The Chief Justice will go first, then Justice Thomas will waive his time, then Ginsburg, Breyer, Alito, Sotomayor, Kagan, Gorsuch, and Kavanaugh
Today the Supreme Court announced how it will handle oral arguments during the telephonic sessions next week:
At 10 a.m., the Justices will enter the main conference call, and the Marshal of the Court, Pamela Talkin, will cry the Court. The Chief Justice will call the first case, and he will acknowledge the first counsel to argue. Following the usual practice, the Court generally will not question lead counsel for petitioners and respondents during the first two minutes of argument. Where argument is divided and counsel represents an amicus or an additional party, the Court generally will not ask questions for one minute. At the end of this time, the Chief Justice will have the opportunity to ask questions. When his initial questioning is complete, the Associate Justices will then have the opportunity to ask questions in turn in order of seniority. If there is time remaining once all Justices have had the opportunity to question counsel, there may be additional questioning.
The Justices no doubt chose this approach to avoid interruptions and cross-talk. They preferred to allow each Justice to ask as many questions as he or she deems fit. And it makes sense to allow Justices to speak in the order of seniority. The Supreme Court holds conferences in the same order: first the Chief Justice speaks, then the senior associate Justice (Thomas), then Justices Ginsburg, Breyer, Alito, Sotomayor, Kagan, Gorsuch, and Kavanaugh. (I reversed this sequencing in my first book Unprecedented; relying on incorrect information, I wrote that the junior justice speaks first.)
The dynamics for these new arguments will be very, very different.

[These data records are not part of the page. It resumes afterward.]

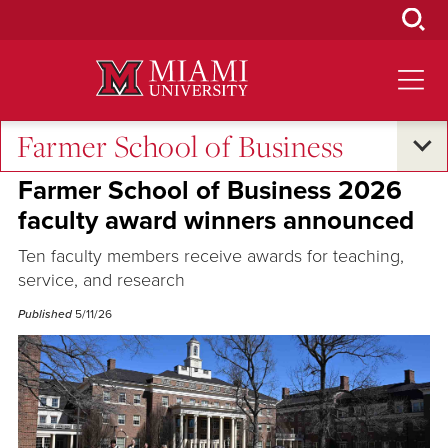
Skip
to
Main
Content
Farmer School of Business
Excellence and Expertise
Farmer School of Business 2026
faculty award winners announced
Ten faculty members receive awards for teaching,
service, and research
Published
5/11/26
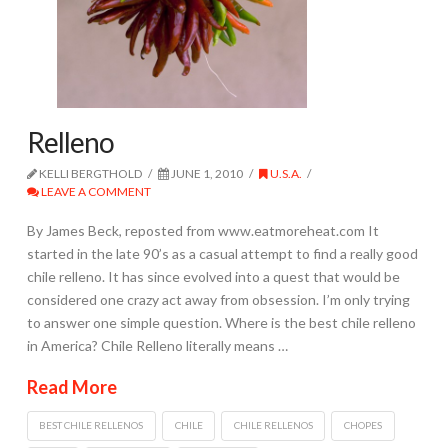
Relleno
KELLI BERGTHOLD
JUNE 1, 2010
U.S.A.
LEAVE A COMMENT
By James Beck, reposted from www.eatmoreheat.com It
started in the late 90’s as a casual attempt to find a really good
chile relleno. It has since evolved into a quest that would be
considered one crazy act away from obsession. I’m only trying
to answer one simple question. Where is the best chile relleno
in America? Chile Relleno literally means …
Read More
BEST CHILE RELLENOS
CHILE
CHILE RELLENOS
CHOPES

The Justices frequently interrupt advocates, and interrupt each other. And the questions from one Justices may inform the questions another Justice poses. But this stilted approach will eliminate that spontaneity. The Chief will speak first, without having the benefit of knowing what his colleagues will ask about.
Though, on this Court, the Chief is the new swing vote. It actually makes the most sense for the other justices to listen to his questions most carefully. Imagine if Justice Kennedy would have been allowed to ask all of his questions at the outset? AMK would often save his most pressing questions till the end of arguments. Advocates could have completely reworked their presentations to appeal to the only vote that actually was in play. Therefore, my prediction is that Roberts will ask zero questions during the important Trump-related cases. He has taken this path before. In at least one high-profile case (I am blanking on which one), Roberts was silent.

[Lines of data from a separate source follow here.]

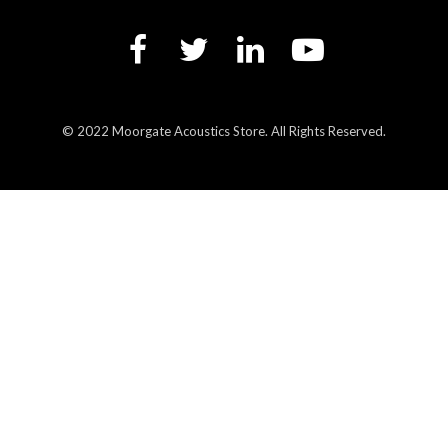
© 2022 Moorgate Acoustics Store. All Rights Reserved.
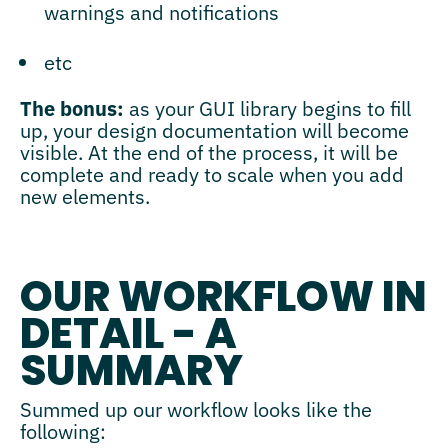
warnings and notifications
etc
The bonus:
as your GUI library begins to fill
up, your design documentation will become
visible. At the end of the process, it will be
complete and ready to scale when you add
new elements.
OUR WORKFLOW IN
DETAIL - A
SUMMARY
Summed up our workflow looks like the
following:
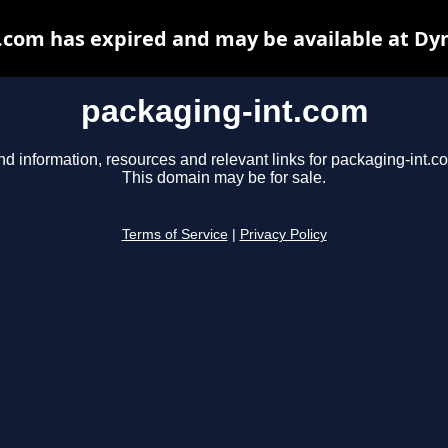
.com has expired and may be available at Dy
packaging-int.com
nd information, resources and relevant links for packaging-int.c
This domain may be for sale.
Terms of Service
|
Privacy Policy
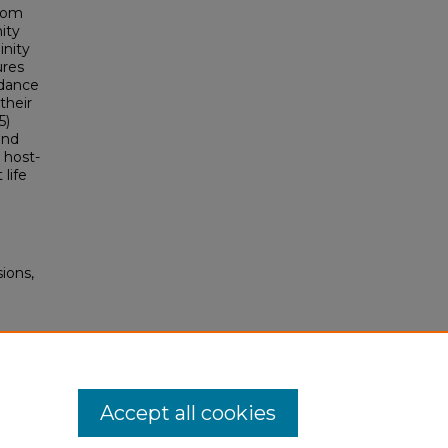
from
ity
inity
ures
idance
their
5)
and
 host-
 life
ions,
Accept all cookies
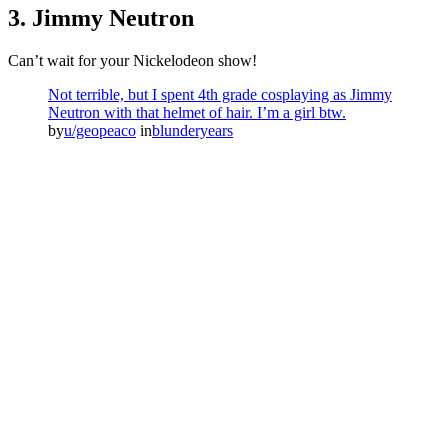
3. Jimmy Neutron
Can’t wait for your Nickelodeon show!
Not terrible, but I spent 4th grade cosplaying as Jimmy
Neutron with that helmet of hair. I’m a girl btw.
by
u/geopeaco
in
blunderyears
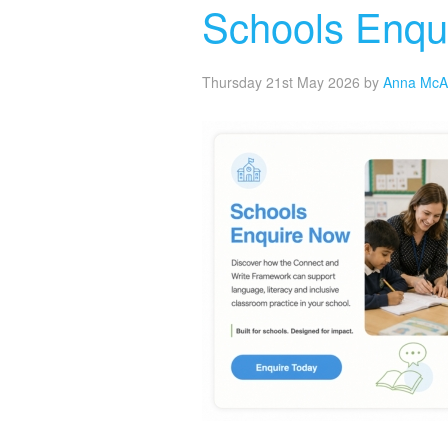
Schools Enqu
Thursday 21st May 2026
by
Anna McA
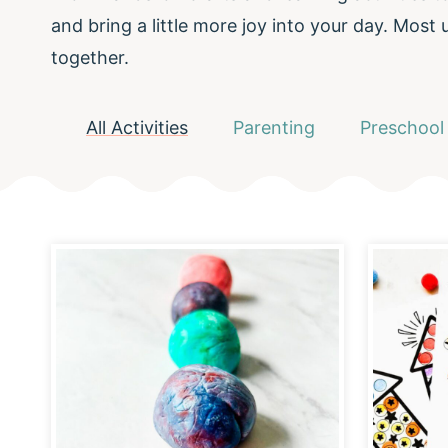
and bring a little more joy into your day. Most
together.
All Activities
Parenting
Preschool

The Court's announcement explained that counsel for petitioners will "allotted three minutes for rebuttal." The Court did not say that arguments-in-chief were limited to twenty-seven minutes. And "If there is time remaining once all Justices have had the opportunity to question counsel, there may be additional questioning." Here, the cross-talk may commence. In theory, the arguments will go as long as questions remain. Here, we have something of a tragedy of the commons. If each Justice asked about 3 minutes of questions, the session would wrap up in twenty-seven minutes. Do I expect the Justices to exercise such self-control?
Absolutely not. I'm looking at you Steve. I have long-blogged about #BreyerPages, in which Justice Breyer speaks for an entire page, uninterrupted. In the New York Census case, for example, Justice Breyer asked SG Francisco a single question that spanned four minutes. (My colleague Steve Vaughn maintains a detailed spreadsheet). I hope Justice Breyer exercises some self-control.
I suspect in some cases, the questioning will take the tone of a cross-examination, or even a deposition. At some point, the Chief may intervene. Or maybe he will have some secret backchannel to notify his colleagues that it is time to move on. A gong could also work.
One more note. I expect the Justices who vigorously oppose cameras in the Court to also remain silent. They do not want to give live-tweeters any fodder for instant reactions. Therefore, Justice Alito may also stay mum. Then again, maybe Justice Thomas will surprise us.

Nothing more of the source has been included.